The classic way to do this in the Christian tradition (and many other faith traditions) is to focus the attention on a word or phrase throughout the period of meditation.

When we meditate we are not looking for something to “happen”, for some sort of experience. We are not looking for an extraordinary life, but to live each moment of our ordinary life extraordinarily well. For the Christian, it has already “happened” and is “happening” all the time.

Look at Matthew 6: 25-33. In meditation we are simply taking Jesus’s teaching not to worry about our life, about our past or our future. We are using a very simple practice to bring ourselves back to the present, which is, of course, the only place we can ever actually be. We are seeking the Kingdom first, before anything else.
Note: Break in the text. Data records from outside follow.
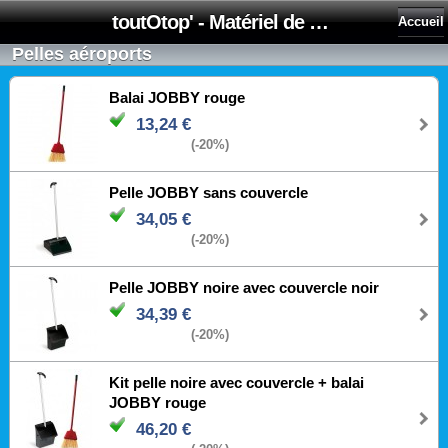
toutOtop' - Matériel de nettoyage, produit d'entretien, lubrifiant pour professionnel et particulier
Accueil
Pelles aéroports
Balai JOBBY rouge
13,24 €
(-20%)
Pelle JOBBY sans couvercle
34,05 €
(-20%)
Pelle JOBBY noire avec couvercle noir
34,39 €
(-20%)
Kit pelle noire avec couvercle + balai
JOBBY rouge
46,20 €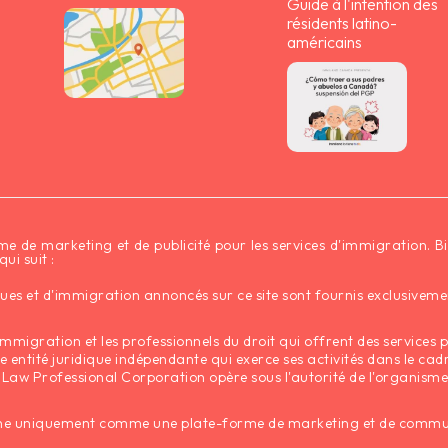
Guide à l'intention des
résidents latino-
américains
de marketing et de publicité pour les services d'immigration. Bien
i suit :
iques et d'immigration annoncés sur ce site sont fournis exclusive
mmigration et les professionnels du droit qui offrent des services 
ne entité juridique indépendante qui exerce ses activités dans le ca
 Law Professional Corporation opère sous l'autorité de l'organism
e uniquement comme une plate-forme de marketing et de communica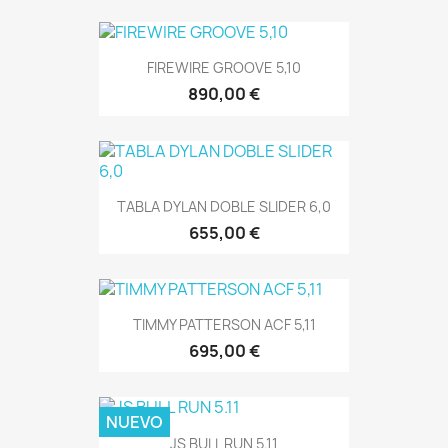
FIREWIRE GROOVE 5,10
890,00 €
TABLA DYLAN DOBLE SLIDER 6,0
655,00 €
TIMMY PATTERSON ACF 5,11
695,00 €
NUEVO
JS BULL RUN 5.11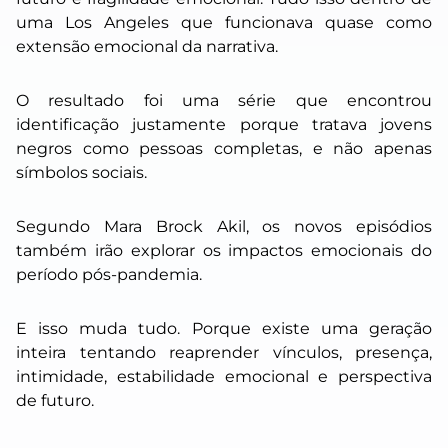
uma Los Angeles que funcionava quase como
extensão emocional da narrativa.
O resultado foi uma série que encontrou
identificação justamente porque tratava jovens
negros como pessoas completas, e não apenas
símbolos sociais.
Segundo Mara Brock Akil, os novos episódios
também irão explorar os impactos emocionais do
período pós-pandemia.
E isso muda tudo. Porque existe uma geração
inteira tentando reaprender vínculos, presença,
intimidade, estabilidade emocional e perspectiva
de futuro.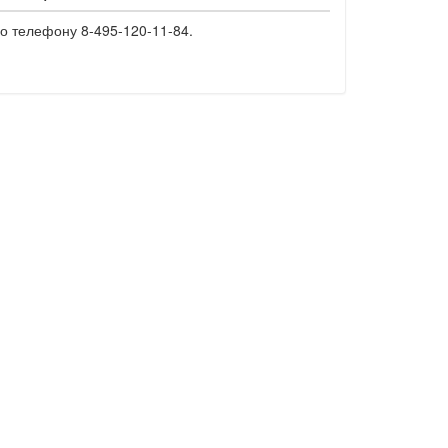
о телефону 8-495-120-11-84.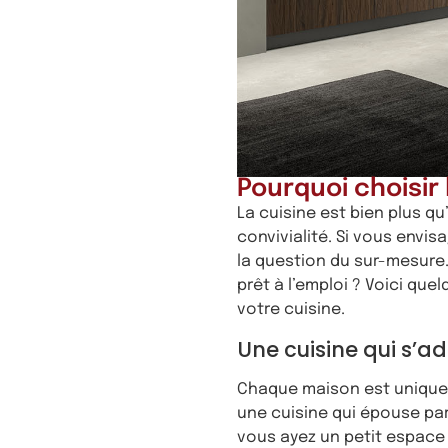
Pourquoi choisir
La cuisine est bien plus q
convivialité. Si vous envi
la question du sur-mesure
prêt à l’emploi ? Voici qu
votre cuisine.
Une cuisine qui s’
Chaque maison est unique,
une cuisine qui épouse par
vous ayez un petit espace 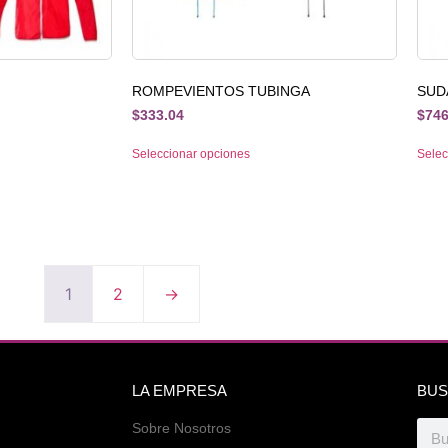
ROMPEVIENTOS TUBINGA
SUD
$
333.04
$
746
Seleccionar opciones
Selec
1
2
→
LA EMPRESA
BUS
Sobre Nosotros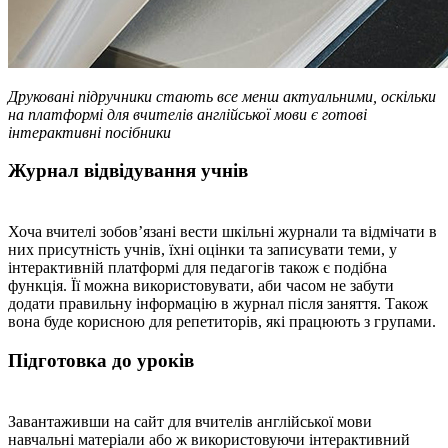
Друковані підручники стають все менш актуальними, оскільки
на платформі для вчителів англійської мови є готові
інтерактивні посібники
Журнал відвідування учнів
Хоча вчителі зобов’язані вести шкільні журнали та відмічати в
них присутність учнів, їхні оцінки та записувати теми, у
інтерактивній платформі для педагогів також є подібна
функція. Її можна використовувати, аби часом не забути
додати правильну інформацію в журнал після заняття. Також
вона буде корисною для репетиторів, які працюють з групами.
Підготовка до уроків
Завантаживши на сайт для вчителів англійської мови
навчальні матеріали або ж використовуючи інтерактивний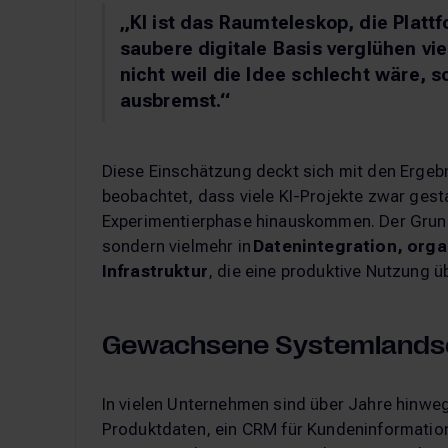
„KI ist das Raumteleskop, die Platt
saubere digitale Basis verglühen vie
nicht weil die Idee schlecht wäre, so
ausbremst.“
Diese Einschätzung deckt sich mit den Ergebn
beobachtet, dass viele KI-Projekte zwar gesta
Experimentierphase hinauskommen. Der Grund 
sondern vielmehr in
Datenintegration, orga
Infrastruktur
, die eine produktive Nutzung ü
Gewachsene Systemlandsch
In vielen Unternehmen sind über Jahre hinwe
Produktdaten, ein CRM für Kundeninformatione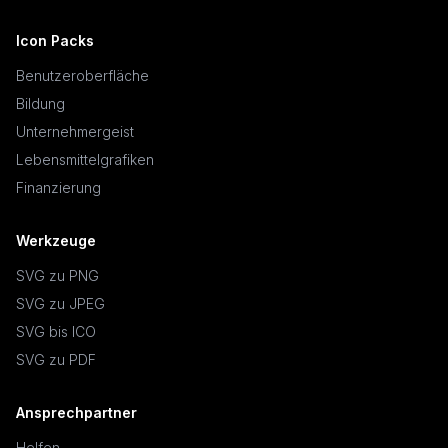
Icon Packs
Benutzeroberfläche
Bildung
Unternehmergeist
Lebensmittelgrafiken
Finanzierung
Werkzeuge
SVG zu PNG
SVG zu JPEG
SVG bis ICO
SVG zu PDF
Ansprechpartner
Helfen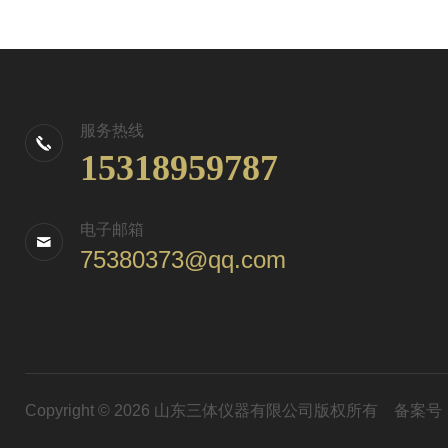
服务热线
15318959787
电子邮箱
75380373@qq.com
Copyright © 2026 山东三体仪器有限公司版权所有
备案号：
And the curious, wonderful thing is that as we learn to bring ourselves back to the present moment, the Kingdom appears.

Sitting Meditation

Try meditating for periods of 25 to 30 minutes throughout the day.

Christian meditation is perhaps the classic example of what is simple but not easy. Even if the basic practice is very straightforward.

First, make sure you are sitting comfortably, with your back as straight as you are able, with your body still and relaxed but alert.

Choose a word or phrase and recite it in your mind, in time with your breathing. For example, the Jesus Prayer, “Lord Jesus Christ…” with the in-breath, “…have mercy on me” with the outbreath. Or a single word, like “Love”, or just focus on your breath, follow it flowing in and out through your nose.

We use the prayer word simply to help focus the mind and to deal with distractions, to bring body and mind together, to bring us to stillness.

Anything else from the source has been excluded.